**Your instructions**
Filter the records for lines holding the string "Assassinen".

Items listed in a dataset:
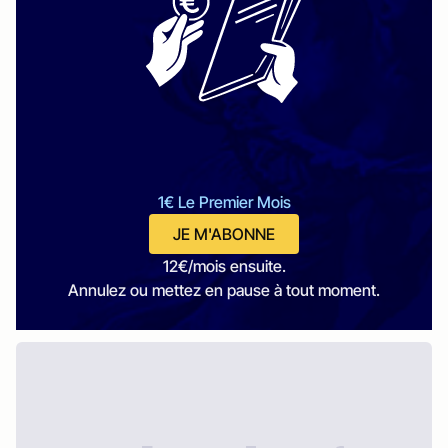
1€ Le Premier Mois
JE M'ABONNE
12€/mois ensuite.
Annulez ou mettez en pause à tout moment.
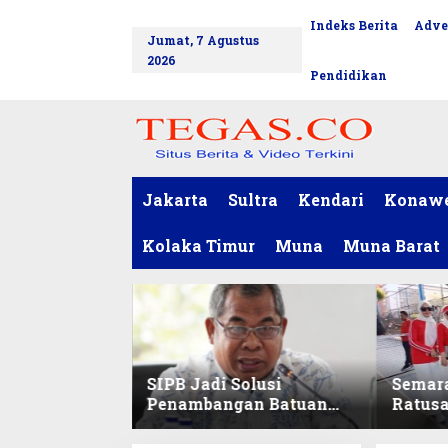
L
Indeks Berita
Adve
tutup
e
Jumat, 7 Agustus
w
2026
a
Pendidikan
t
i
k
e
k
o
Jakarta
Sultra
Kendari
Konaw
n
t
Kolaka Timur
Muna
Muna Barat
e
n
SIPB Jadi Solusi
Semar
Penambangan Batuan
Ratus
Komoditas ex-Golongan
Sekret
C di Sultra
Ikuti 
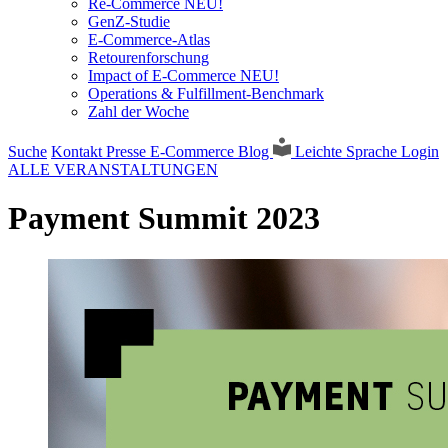
Re-Commerce NEU!
GenZ-Studie
E-Commerce-Atlas
Retourenforschung
Impact of E-Commerce NEU!
Operations & Fulfillment-Benchmark
Zahl der Woche
Suche
Kontakt
Presse
E-Commerce Blog
Leichte Sprache
Login
ALLE VERANSTALTUNGEN
Payment Summit 2023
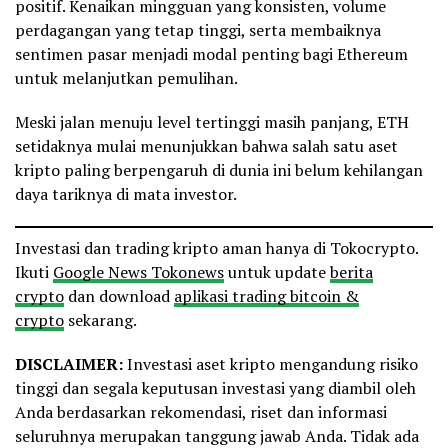
positif. Kenaikan mingguan yang konsisten, volume
perdagangan yang tetap tinggi, serta membaiknya
sentimen pasar menjadi modal penting bagi Ethereum
untuk melanjutkan pemulihan.
Meski jalan menuju level tertinggi masih panjang, ETH
setidaknya mulai menunjukkan bahwa salah satu aset
kripto paling berpengaruh di dunia ini belum kehilangan
daya tariknya di mata investor.
Investasi dan trading kripto aman hanya di Tokocrypto.
Ikuti
Google News Tokonews
untuk update
berita
crypto
dan download
aplikasi trading bitcoin &
crypto
sekarang.
DISCLAIMER:
Investasi aset kripto mengandung risiko
tinggi dan segala keputusan investasi yang diambil oleh
Anda berdasarkan rekomendasi, riset dan informasi
seluruhnya merupakan tanggung jawab Anda. Tidak ada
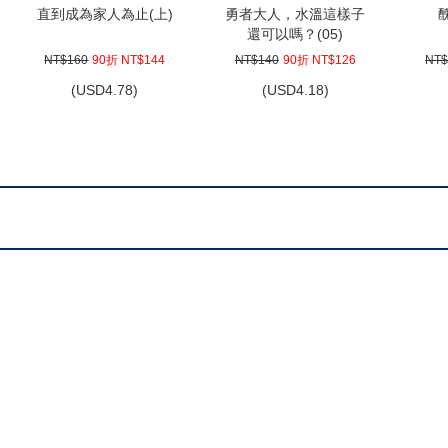
直到成為家人為止(上)
勇者大人，水溫這樣子
還可以嗎？(05)
NT$160
90折 NT$144
NT$140
90折 NT$126
NT$
(
USD
4.78)
(
USD
4.18)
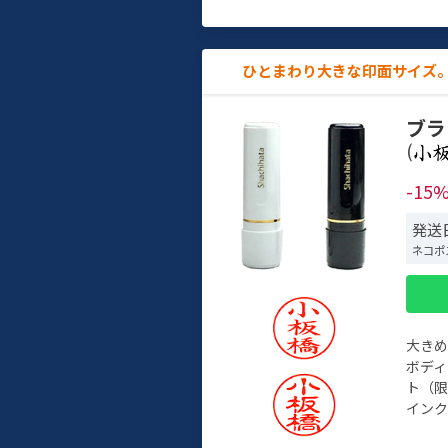
ひとまわり大きな印面サイズ。
ブラ
(
-15
発送
ネコポ
大き
ボデ
ト（限
インク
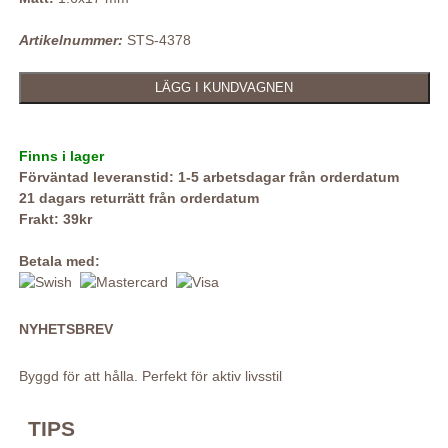
Artikelnummer:
STS-4378
Finns i lager
Förväntad leveranstid: 1-5 arbetsdagar från orderdatum
21 dagars returrätt från orderdatum
Frakt: 39kr
Betala med:
NYHETSBREV
Byggd för att hålla. Perfekt för aktiv livsstil
TIPS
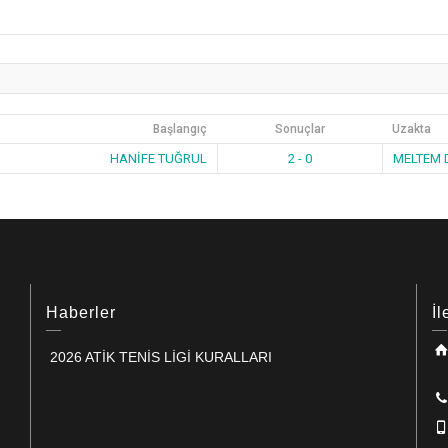
Başlangıç
Sonuçlar
Uzakta
HANİFE TUĞRUL
2 - 0
MELTEM 
Haberler
İl
2026 ATİK TENİS LİGİ KURALLARI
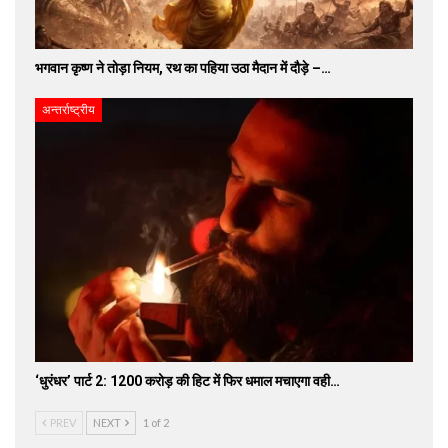
भगवान कृष्ण ने तोड़ा नियम, रथ का पहिया उठा मैदान में दौड़े –…
अन्तर्राष्ट्रीय
‘धुरंधर’ पार्ट 2: 1200 करोड़ की हिट में फिर धमाल मचाएगा वही…
PREV
NEXT
1 of 2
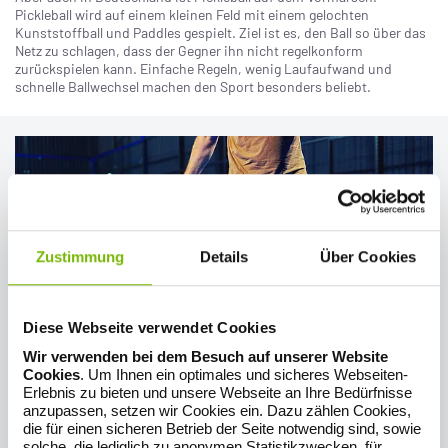
Pickleball wird auf einem kleinen Feld mit einem gelochten
Kunststoffball und Paddles gespielt. Ziel ist es, den Ball so über das
Netz zu schlagen, dass der Gegner ihn nicht regelkonform
zurückspielen kann. Einfache Regeln, wenig Laufaufwand und
schnelle Ballwechsel machen den Sport besonders beliebt.
Zustimmung
Details
Über Cookies
Diese Webseite verwendet Cookies
Wir verwenden bei dem Besuch auf unserer Website
Cookies
. Um Ihnen ein optimales und sicheres Webseiten-
Padel-Tennis
Erlebnis zu bieten und unsere Webseite an Ihre Bedürfnisse
anzupassen, setzen wir Cookies ein. Dazu zählen Cookies,
Ebenso auf dem Siegeszug ist Padel-Tennis, eine Mischung aus
die für einen sicheren Betrieb der Seite notwendig sind, sowie
Tennis und Squash - besonders in Spanien und Südamerika gehört
solche, die lediglich zu anonymen Statistikzwecken, für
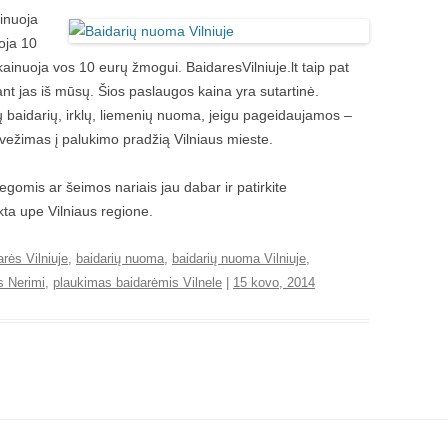
inuoja
oja 10
ainuoja vos 10 eurų žmogui. BaidaresVilniuje.lt taip pat
ant jas iš mūsų. Šios paslaugos kaina yra sutartinė.
baidarių, irklų, liemenių nuoma, jeigu pageidaujamos –
vežimas į palukimo pradžią Vilniaus mieste.
egomis ar šeimos nariais jau dabar ir patirkite
kta upe Vilniaus regione.
arės Vilniuje
,
baidarių nuoma
,
baidarių nuoma Vilniuje
,
s Nerimi
,
plaukimas baidarėmis Vilnele
|
15 kovo, 2014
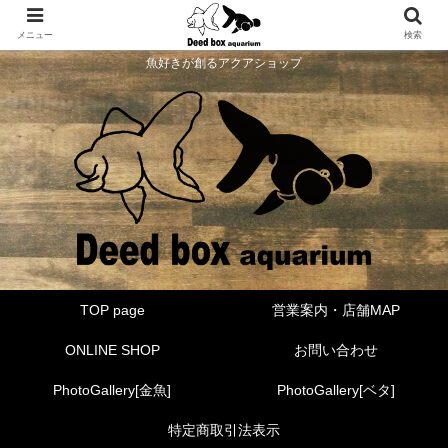
メニュー
検索
魚好きが創るアクアショップ
TOP page
営業案内・店舗MAP
ONLINE SHOP
お問い合わせ
PhotoGallery[金魚]
PhotoGallery[ベタ]
特定商取引法表示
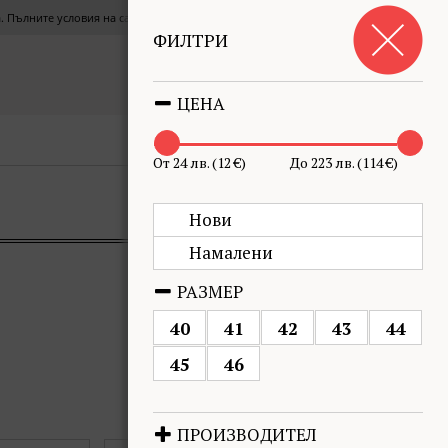
СЪГЛАСЕН СЪМ
та. Пълните условия на сайта можете да прочетете
тук
.
ФИЛТРИ
Кошница
€0.00
(0.00 лв.)
0
ЦЕНА
ПОДРЕДИ ПО
ФИЛТЪР
От 24 лв. (12 €)
До 223 лв. (114 €)
Нови
Намалени
РАЗМЕР
40
41
42
43
44
45
46
ПРОИЗВОДИТЕЛ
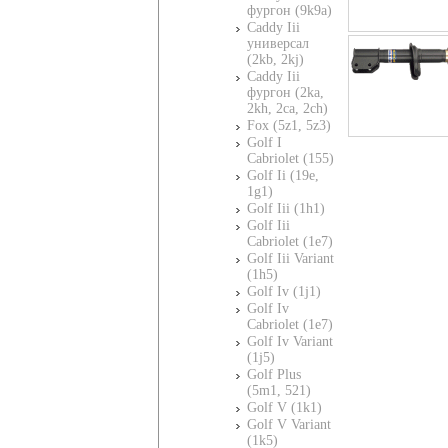
фургон (9k9a)
Caddy Iii
универсал
(2kb, 2kj)
Caddy Iii
фургон (2ka,
2kh, 2ca, 2ch)
Fox (5z1, 5z3)
Golf I
Cabriolet (155)
Golf Ii (19e,
1g1)
Golf Iii (1h1)
Golf Iii
Cabriolet (1e7)
Golf Iii Variant
(1h5)
Golf Iv (1j1)
Golf Iv
Cabriolet (1e7)
Golf Iv Variant
(1j5)
Golf Plus
(5m1, 521)
Golf V (1k1)
Golf V Variant
(1k5)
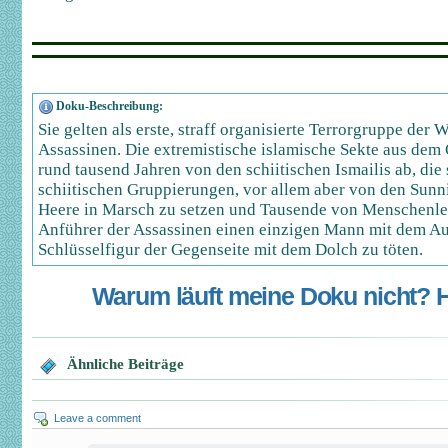
Doku-Beschreibung:
Sie gelten als erste, straff organisierte Terrorgruppe der 
Assassinen. Die extremistische islamische Sekte aus dem O
rund tausend Jahren von den schiitischen Ismailis ab, di
schiitischen Gruppierungen, vor allem aber von den Sunnit
Heere in Marsch zu setzen und Tausende von Menschenleb
Anführer der Assassinen einen einzigen Mann mit dem Auf
Schlüsselfigur der Gegenseite mit dem Dolch zu töten.
Warum läuft meine Doku nicht? Hi
Ähnliche Beiträge
Leave a comment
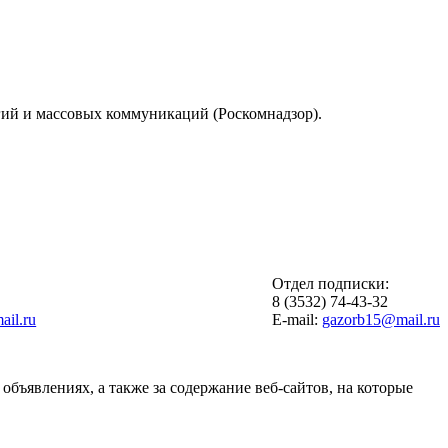
гий и массовых коммуникаций (Роскомнадзор).
Отдел подписки:
6
8 (3532) 74-43-32
il.ru
E-mail:
gazorb15@mail.ru
объявлениях, а также за содержание веб-сайтов, на которые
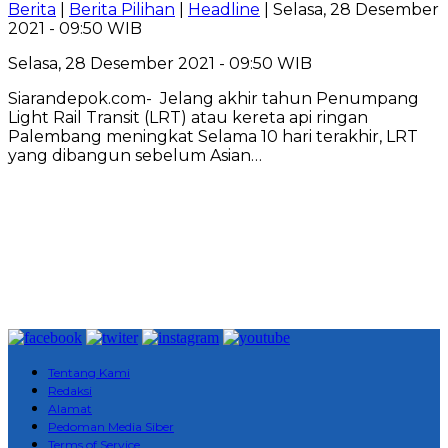
Berita
|
Berita Pilihan
|
Headline
| Selasa, 28 Desember
2021 - 09:50 WIB
Selasa, 28 Desember 2021 - 09:50 WIB
Siarandepok.com- Jelang akhir tahun Penumpang
Light Rail Transit (LRT) atau kereta api ringan
Palembang meningkat Selama 10 hari terakhir, LRT
yang dibangun sebelum Asian…
Tentang Kami
Redaksi
Alamat
Pedoman Media Siber
Terms of Service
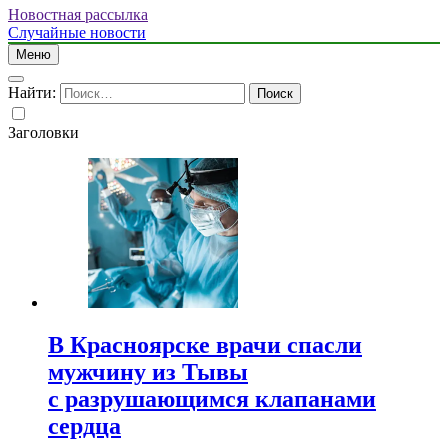
Новостная рассылка
Случайные новости
Меню
Найти:
Заголовки
В Красноярске врачи спасли
мужчину из Тывы
с разрушающимся клапанами
сердца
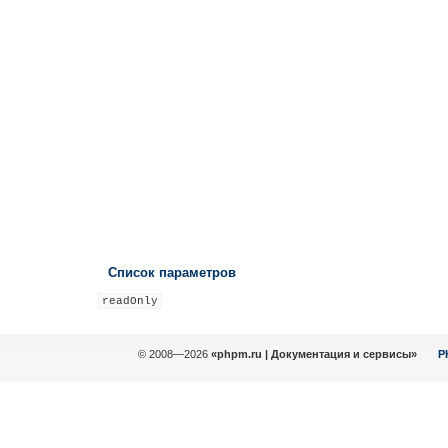
Список параметров
readOnly
© 2008—2026
«phpm.ru | Документация и сервисы»
P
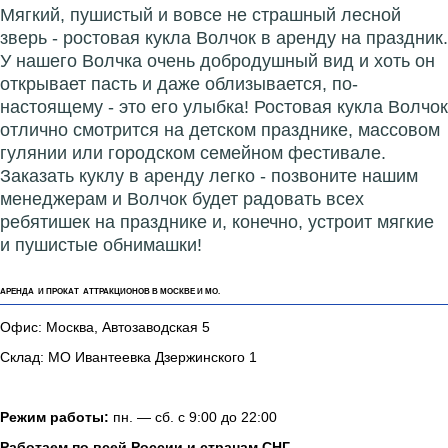
Мягкий, пушистый и вовсе не страшный лесной
зверь - ростовая кукла Волчок в аренду на праздник.
У нашего Волчка очень добродушный вид и хоть он
открывает пасть и даже облизывается, по-
настоящему - это его улыбка! Ростовая кукла Волчок
отлично смотрится на детском празднике, массовом
гулянии или городском семейном фестивале.
Заказать куклу в аренду легко - позвоните нашим
менеджерам и Волчок будет радовать всех
ребятишек на празднике и, конечно, устроит мягкие
и пушистые обнимашки!
АРЕНДА И ПРОКАТ АТТРАКЦИОНОВ В МОСКВЕ И МО.
Офис: Москва, Автозаводская 5
Склад: МО Ивантеевка Дзержинского 1
Режим работы:
пн. — сб. с 9:00 до 22:00
Работаем по всей России и странам СНГ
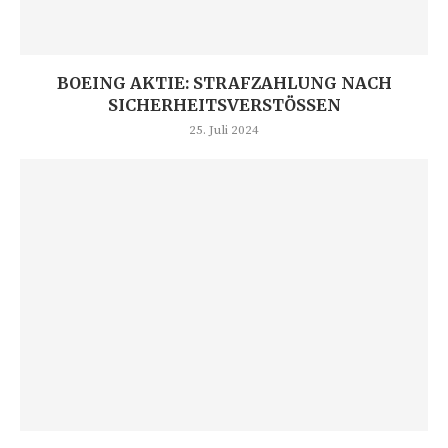
BOEING AKTIE: STRAFZAHLUNG NACH
SICHERHEITSVERSTÖSSEN
25. Juli 2024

**Solution to the exercise**
Assassinen. Die extremistische islamische Sekte aus dem O
Anführer der Assassinen einen einzigen Mann mit dem Auf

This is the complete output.